- WHAT TO WORK ON -
After finding the line containing "You are a GUI" below, please output that line and each following one through the line containing "This screenshot has width=486, height=2576.", exactly as written.

- DATA SHOWN -
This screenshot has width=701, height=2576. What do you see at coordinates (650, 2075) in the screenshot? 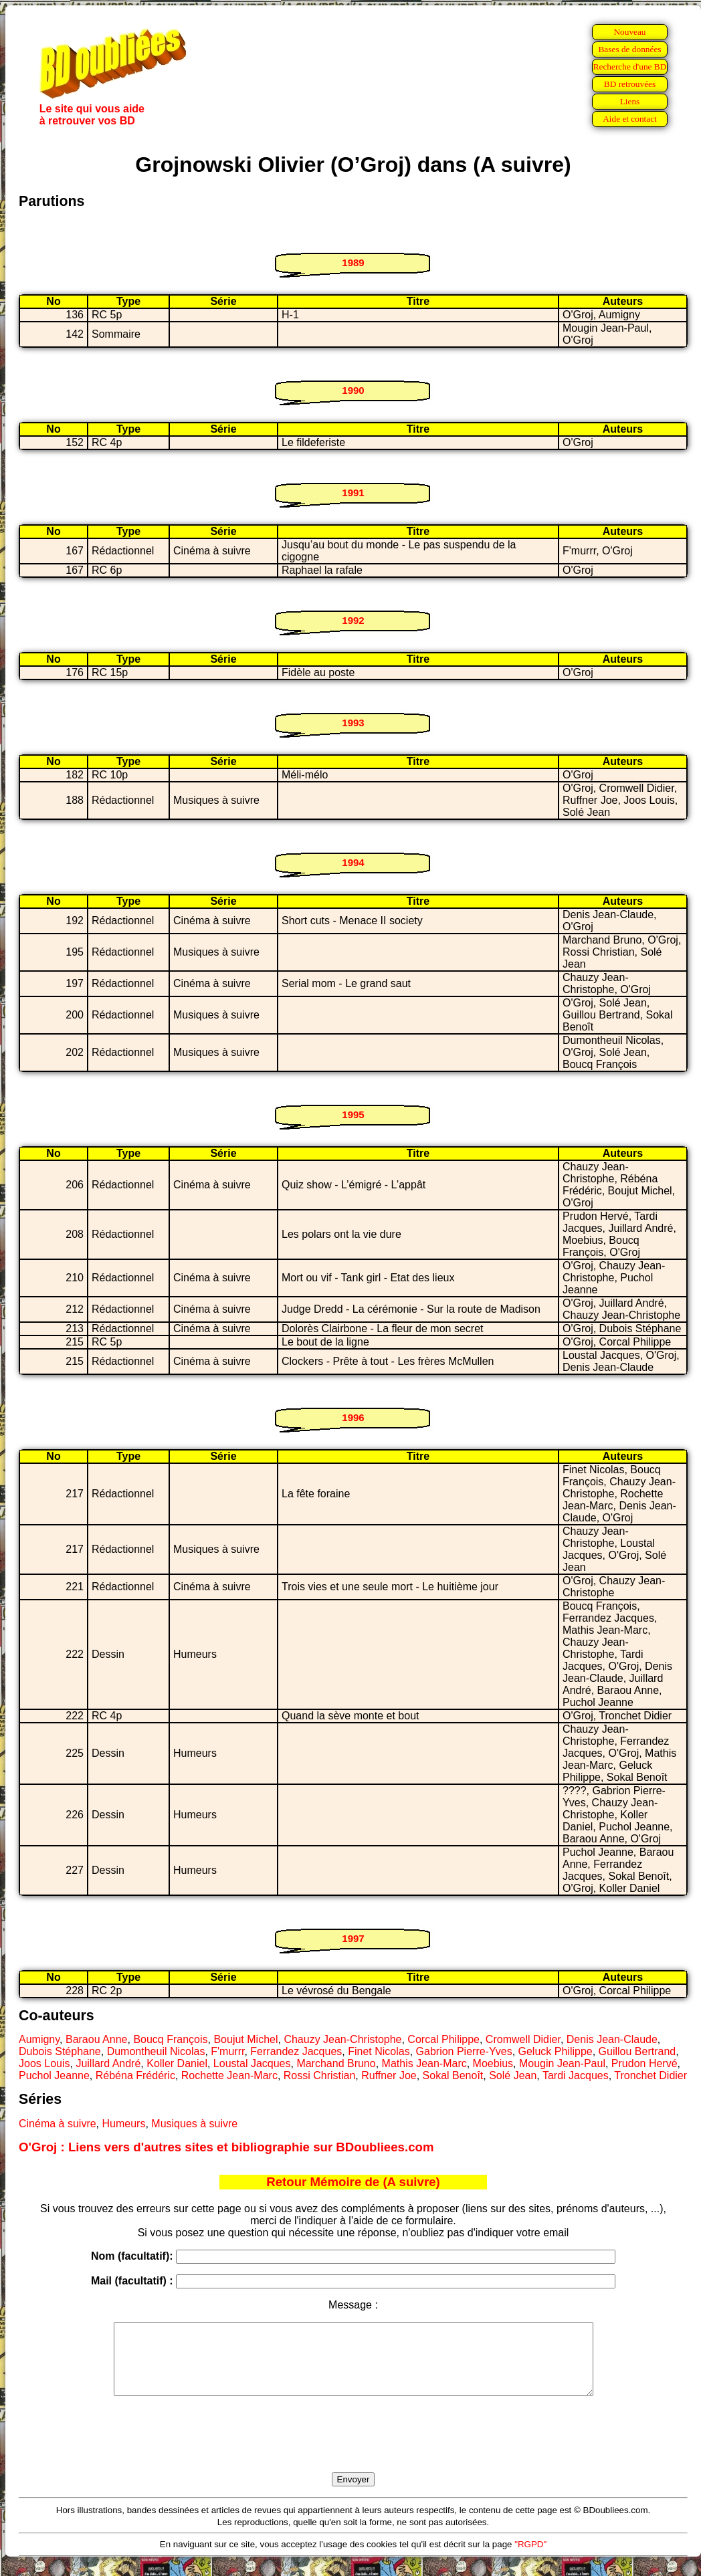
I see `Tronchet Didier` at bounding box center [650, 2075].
...
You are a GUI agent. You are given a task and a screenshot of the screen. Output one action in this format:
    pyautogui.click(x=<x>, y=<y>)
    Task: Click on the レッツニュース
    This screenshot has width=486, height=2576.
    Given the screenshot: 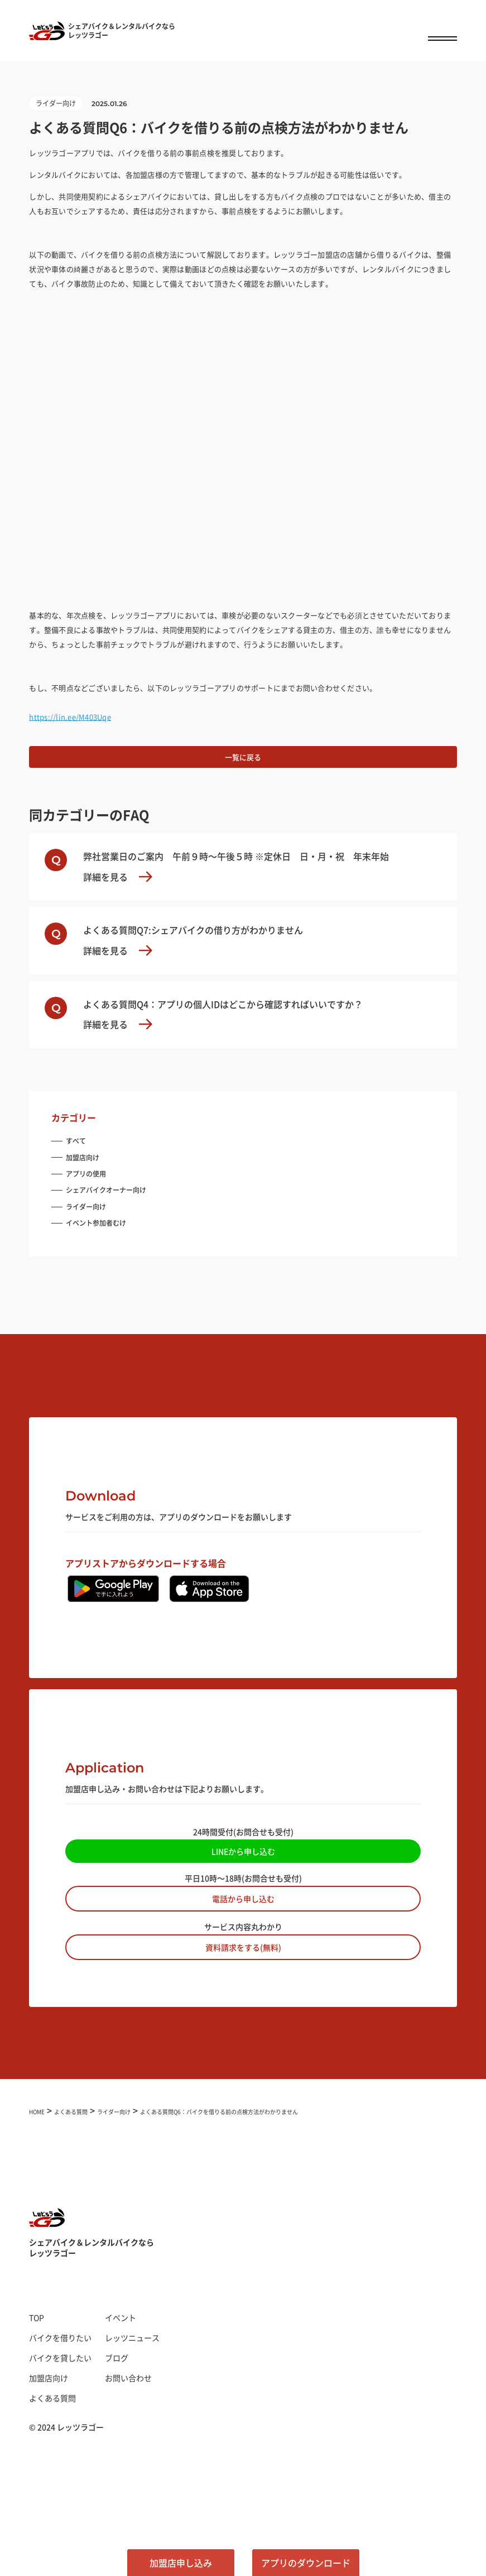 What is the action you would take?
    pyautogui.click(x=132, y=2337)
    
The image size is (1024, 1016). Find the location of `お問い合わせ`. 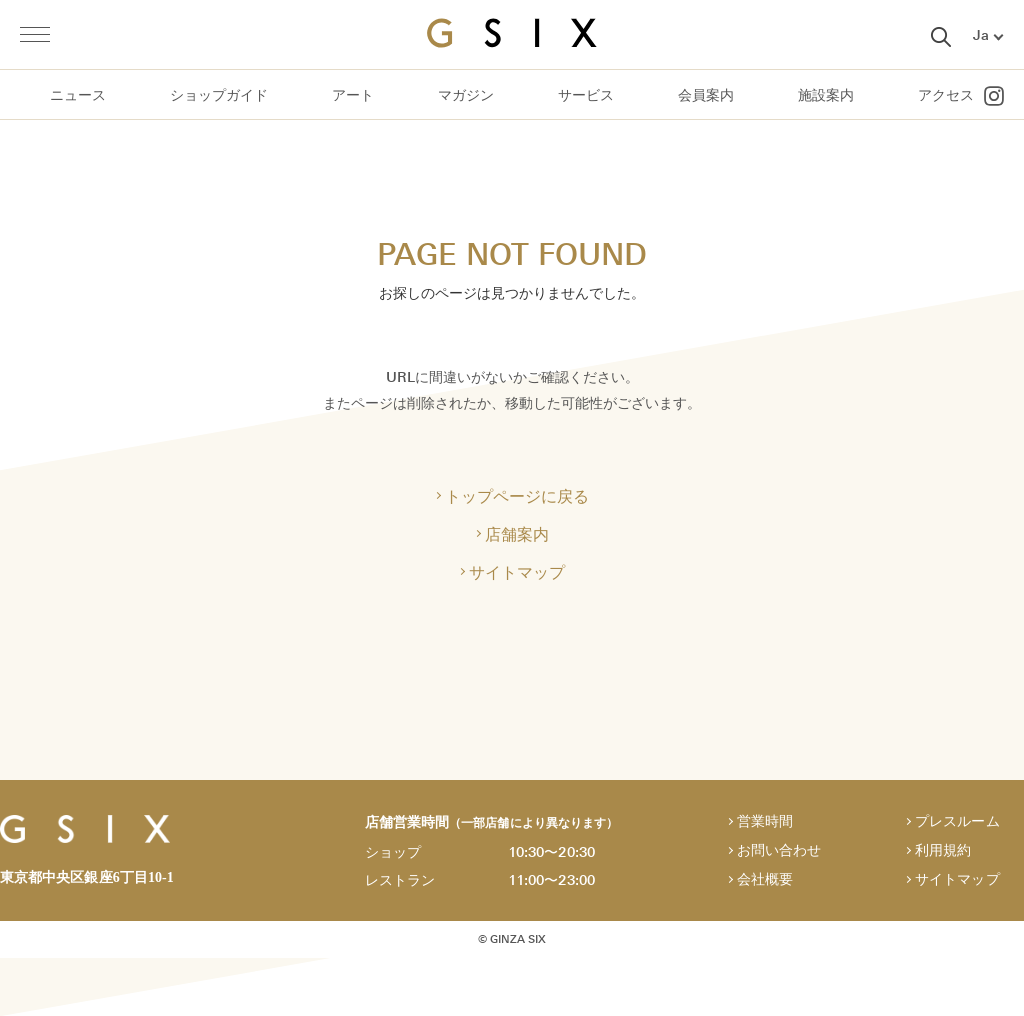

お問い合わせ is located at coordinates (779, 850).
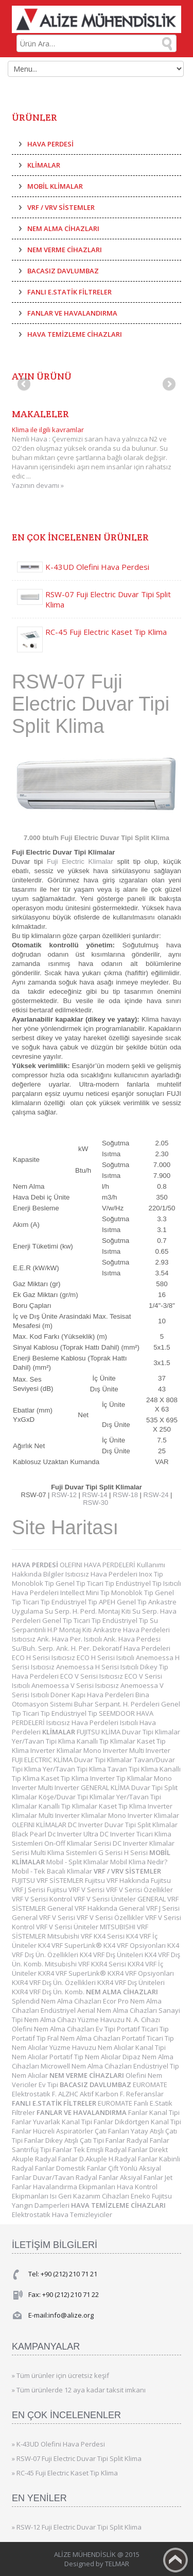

- RESPONSE BOX -
You are a GUI agent. You are given a task and a screenshot of the screen. Output one action in this format:
    pyautogui.click(x=<x>, y=<y>)
    Task: Click on the レッツニュース
    This screenshot has width=486, height=2576.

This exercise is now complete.